In 1967, the razzamatazz of Broadway and the reality of head-banded, bead-wearing hirsute youth were worlds apart, so when two infrequently employed actors/authors and lyric writers James Rado and Jerome Ragni walked into the office of well-known jazz critic and music publisher, Nat Shapiro, carrying a briefcase filled with notes and drawings on brown paper bags, napkins and old envelopes, this was the first sighting of their draft for Hair.
Hair was a musical about a tribe of contemporary young people. With the prospect of being sent to Vietnam, the pot-smoking group burned their draft cards and enjoyed sexual role playing.
Rado and Ragni were introduced to melody manufacturer Gait macDermot and four days later the show was ready to be staged.
Although the show caught the tail end of ‘The Summer Of Love’ on October 17, 1967 when it was staged in downtown New York, but the timing was exactly right.
The show might have been over had it not been for the intervention of Chicago millionaire Michael Butler who encouraged the writers to make a substantial revision to broaden the musical’s scope.
When the new improved Hair opened on Broadway the following April, the United States was experiencing its most divided, fractious times since the Civil War and the voice of counterculture came to mainstream musical theatre.
The musical revolutionised Broadway and alerted musical theatre that rock music could be successful on stage given the chance.
The creators held nothing back in the show, featuring full frontal nudity and profanities never before seen on Broadway. Song topics were also deliberately provocative, ‘Coloured Spade’; ‘Hashish’; ‘Sodomy’. There were an unusually high number of songs in the show the most famous of which was ‘Aquarius’, a huge hit for The Fifth Dimension and the litany-like ‘Ain’t Got No’ a hit for Nina Simone.
In 1969, Hair came to Australia and many young black Americans came over to take part in the production although one snuck in under the age of 18 and became a musical diva and future Queen of Pop in her adopted country, Marcia Hines.
As events would reveal very few of the kids who took part in the Hair odyssey were a perfectly prepared as Hines. She may have been young but she knew exactly what she wanted and was determinedly focused to make the most of whatever Australia had to offer.

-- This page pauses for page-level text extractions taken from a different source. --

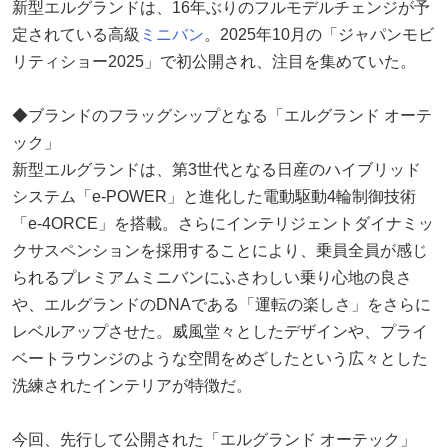
新型エルグランドは、16年ぶりのフルモデルチェンジが予
定されている高級
ミニバン
。2025年10月の「ジャパンモビ
リティショー2025」で初公開され、注目を集めていた。
◆ブランドのフラッグシップとなる「エルグランド オーテ
ック」
新型エルグランドは、第3世代となる日産のハイブリッド
システム「e-POWER」と進化した電動駆動4輪制御技術
「e-4ORCE」を搭載。さらにインテリジェントダイナミッ
クサスペンションを採用することにより、乗員全員が感じ
られるプレミアムミニバンにふさわしい乗り心地の良さ
や、エルグランドのDNAである「運転の楽しさ」をさらに
レベルアップさせた。威風堂々としたデザインや、プライ
ベートラウンジのような空間をめざしたという広々とした
洗練されたインテリアが特徴だ。
今回、先行して公開された「エルグランド オーテック」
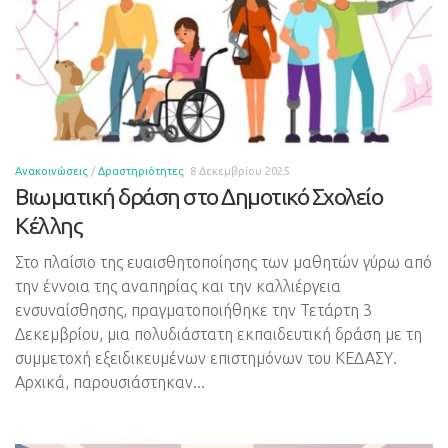
Ανακοινώσεις
/
Δραστηριότητες
8 Δεκεμβρίου 2025
Βιωματική δράση στο Δημοτικό Σχολείο
Κέλλης
Στο πλαίσιο της ευαισθητοποίησης των μαθητών γύρω από
την έννοια της αναπηρίας και την καλλιέργεια
ενσυναίσθησης, πραγματοποιήθηκε την Τετάρτη 3
Δεκεμβρίου, μια πολυδιάστατη εκπαιδευτική δράση με τη
συμμετοχή εξειδικευμένων επιστημόνων του ΚΕΔΑΣΥ.
Αρχικά, παρουσιάστηκαν...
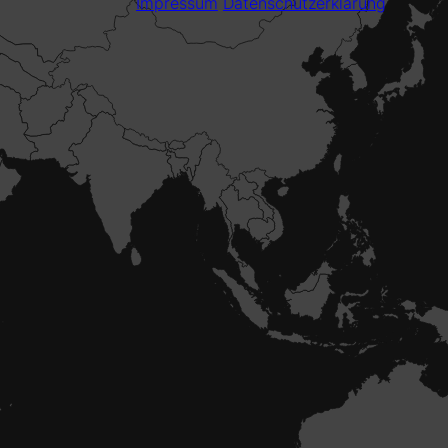
Impressum
Datenschutzerklärung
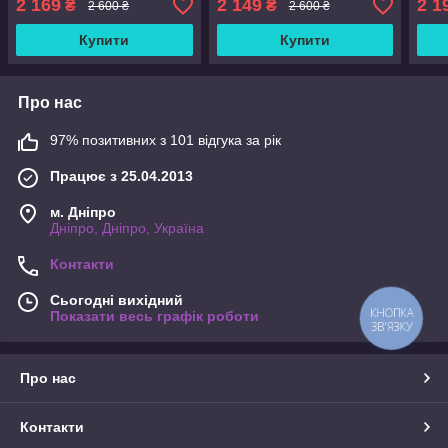
2 169
2 149
2 1
₴
₴
2 600 ₴
2 600 ₴
Купити
Купити
Про нас
97% позитивних з 101 відгука за рік
Працює з 25.04.2013
м. Дніпро
Дніпро, Дніпро, Україна
Контакти
Сьогодні вихідний
КНОПКА
Показати весь графік роботи
ЗВ'ЯЗКУ
Про нас
Контакти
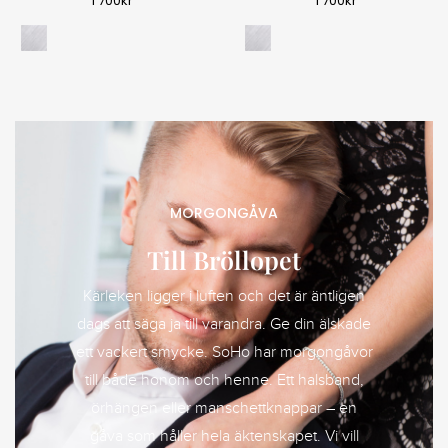
1 700
kr
1 700
kr
MORGONGÅVA
Till Bröllopet
Kärleken ligger i luften och det är äntligen
dags att säga ja till varandra. Ge din älskade
ett vackert smycke. SoHo har morgongåvor
till både honom och henne. Ett halsband,
örhängen eller manschettknappar – en
gåva som håller hela äktenskapet. Vi vill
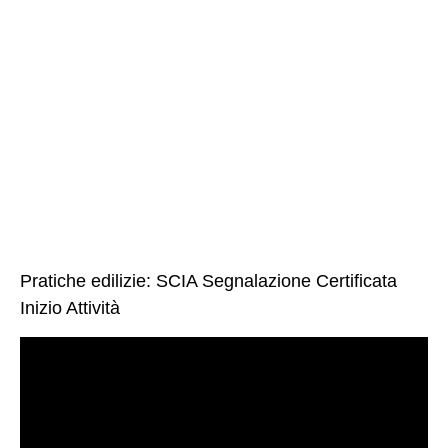
Pratiche edilizie: SCIA Segnalazione Certificata
Inizio Attività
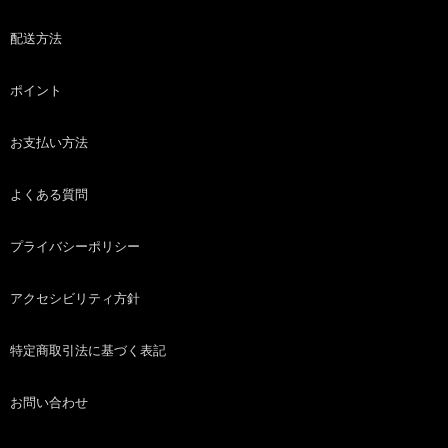
配送方法
ポイント
お支払い方法
よくある質問
プライバシーポリシー
アクセシビリティ方針
特定商取引法に基づく表記
お問い合わせ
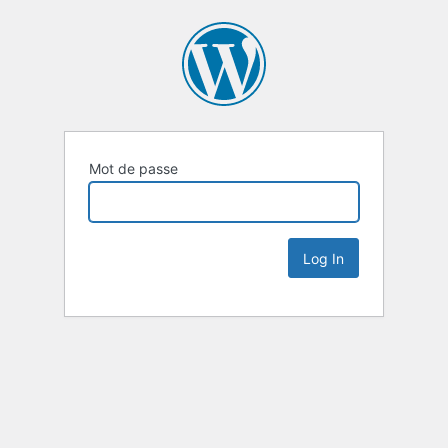
Mot de passe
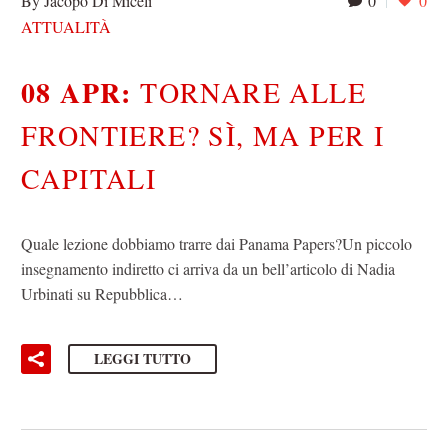
By Jacopo Di Miceli
0
0
ATTUALITÀ
08 APR:
TORNARE ALLE
FRONTIERE? SÌ, MA PER I
CAPITALI
Quale lezione dobbiamo trarre dai Panama Papers?Un piccolo
insegnamento indiretto ci arriva da un bell’articolo di Nadia
Urbinati su Repubblica…
LEGGI TUTTO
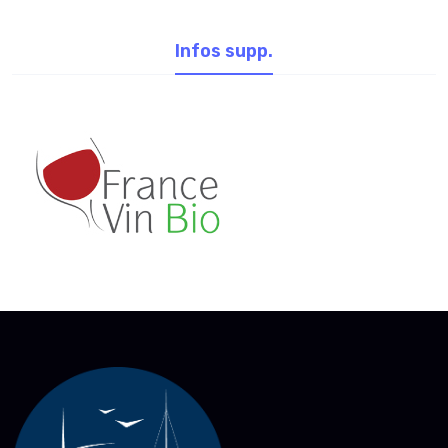
Infos supp.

In the orchestra pit for the first production of Hair in Sydney was avant-garde rock band Tully. Tully were a unique band of experienced musicians who like their contemporaries Tamum Shud and combined disparate influences including pop, R&B, soul, modern jazz, classical, folk, and psychedelic rock.
If Hair had caused controversy in England and the US, in Australia antagonism to the Vietnam War in the show’s script was intolerable to some communities and public emotions ran high.
It challenged every aspect of conventional Australian ideals.
The man most enthusiastically blazing the trail for Hair in Australia was Harry M. Miller who moved mountains to finally get the show on stage on June 5, 1969 at the Metro Theatre at Kings Cross in Sydney.
The opening night was determined as it had been all around the world by the show’s official astrologist who checked the alignment of the stars and the moon to find the most advantageous launch date. The astrologist obviously did not look at the weather patterns because it poured down with rain as guests arrived wearing everything from ball gowns to military uniforms and feathers.
The police even turned up to search for a bomb tip-off, but it turned out to be a hoax.